AI: “What would you like to know about Osaka?”

So multi-turn conversation simply was not working properly.

That failure drove the point home for me: TDD only guarantees the range you test. A use case can look correct in isolation and still fail against a realistic user scenario. In this case the breakage was obvious enough that we caught it without a formal QA pass, but I came away convinced that tests should be written with concrete user stories in mind as much as possible.

I Also Learned a Lot About Git Operations

Another major lesson was Git workflow.

At the time, we were opening PRs directly from feature branches into main, and sometimes code got merged into main before integration testing. As a result, we ended up with incidents like revert -> revert "revert", and before every demo we had to stop and ask, “Does the current main branch really work?”
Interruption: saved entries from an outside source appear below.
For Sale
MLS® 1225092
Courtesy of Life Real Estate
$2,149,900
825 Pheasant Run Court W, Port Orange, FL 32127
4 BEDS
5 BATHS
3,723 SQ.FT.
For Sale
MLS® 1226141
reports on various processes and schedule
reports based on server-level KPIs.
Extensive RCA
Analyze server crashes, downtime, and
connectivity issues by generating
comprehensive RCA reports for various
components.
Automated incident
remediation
Next time, a much better flow would be:

Merge feature branches into develop
Run integration tests on develop
Promote only demo-ready stable versions to main

Short projects make you want to move fast and cut corners, but that experience convinced me that the shorter the timeline is, the more valuable it becomes to keep main permanently demoable.

Remaining Issues and What I Want to Improve

We successfully shipped an MVP in two weeks, but of course there were still open issues.
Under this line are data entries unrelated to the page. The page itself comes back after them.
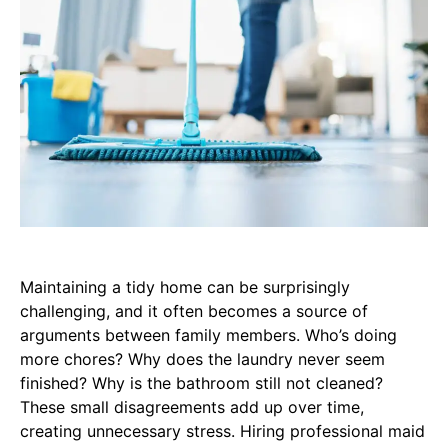
Maintaining a tidy home can be surprisingly
challenging, and it often becomes a source of
arguments between family members. Who’s doing
more chores? Why does the laundry never seem
finished? Why is the bathroom still not cleaned?
These small disagreements add up over time,
creating unnecessary stress. Hiring professional maid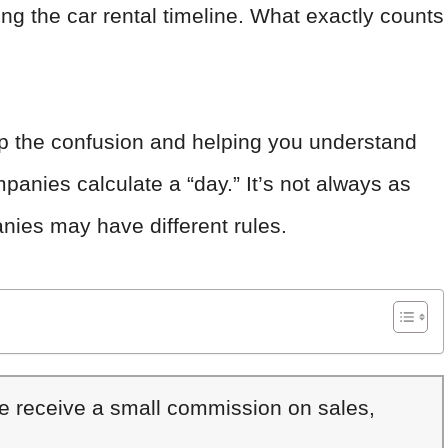
g the car rental timeline. What exactly counts
g up the confusion and helping you understand
panies calculate a “day.” It’s not always as
nies may have different rules.
We receive a small commission on sales,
Authentication and Authorization Were Not Fully Implemented

Because our priority was getting a demo working, we could not fully build the authentication foundation and authorization boundaries needed for real operation. If this were going to continue as a product, this would be the highest-priority area to improve.

No Cache Strategy

Because we chose RPC rather than REST, it is harder to benefit from infrastructure such as CDNs by default. Introducing an explicit cache strategy would improve the user experience.

The Ongoing Cost of a `shared` Package

One of the most interesting design points was how we handled the shared package. Early in development, we prioritized speed and wrote zod-based schemas in shared following the Standard Schema spec, then shaped the backend around those definitions. That worked well for parallel development, because the frontend and backend could move while looking at the same contract.

However, the current setup is a TypeScript monorepo built around tRPC, so in many places it would already be enough to share the backend AppRouter types directly. By introducing a separate contract layer first, we gradually took on extra cost around importing shared, keeping schemas in sync, running conversions, and managing generated artifacts. It makes sense if you are planning for external public APIs or non-TypeScript consumers in the future, but for the current requirements it is somewhat heavy, and now feels like design debt I would like to pay back.

Long term, I think it would be cleaner to lean into tRPC Router type inference and let the frontend follow backend types directly. That would dramatically reduce the responsibility of shared and create a much nicer workflow where there is no extra import step and changes are reflected immediately.

Summary

This internship was, on one hand, a straightforward experience of building something in two weeks. But in the era of coding agents especially, it also taught me very strongly that even in short projects, not throwing away design usually ends up being faster.

Type safety through tRPC
Stateless real-time architecture through Pub/Sub
Easier change management through Hexagonal Architecture
Structured error handling
An architecture designed to be easy to discard and reshape

These are ideas I expect to keep reusing in my personal projects as well.

Running an MVP for two weeks with five people was obviously not easy, but that is exactly why the experience forced me to think much more clearly about what to throw away and what to preserve. Across design, implementation, testing, and Git workflow, it was a very dense and valuable two weeks.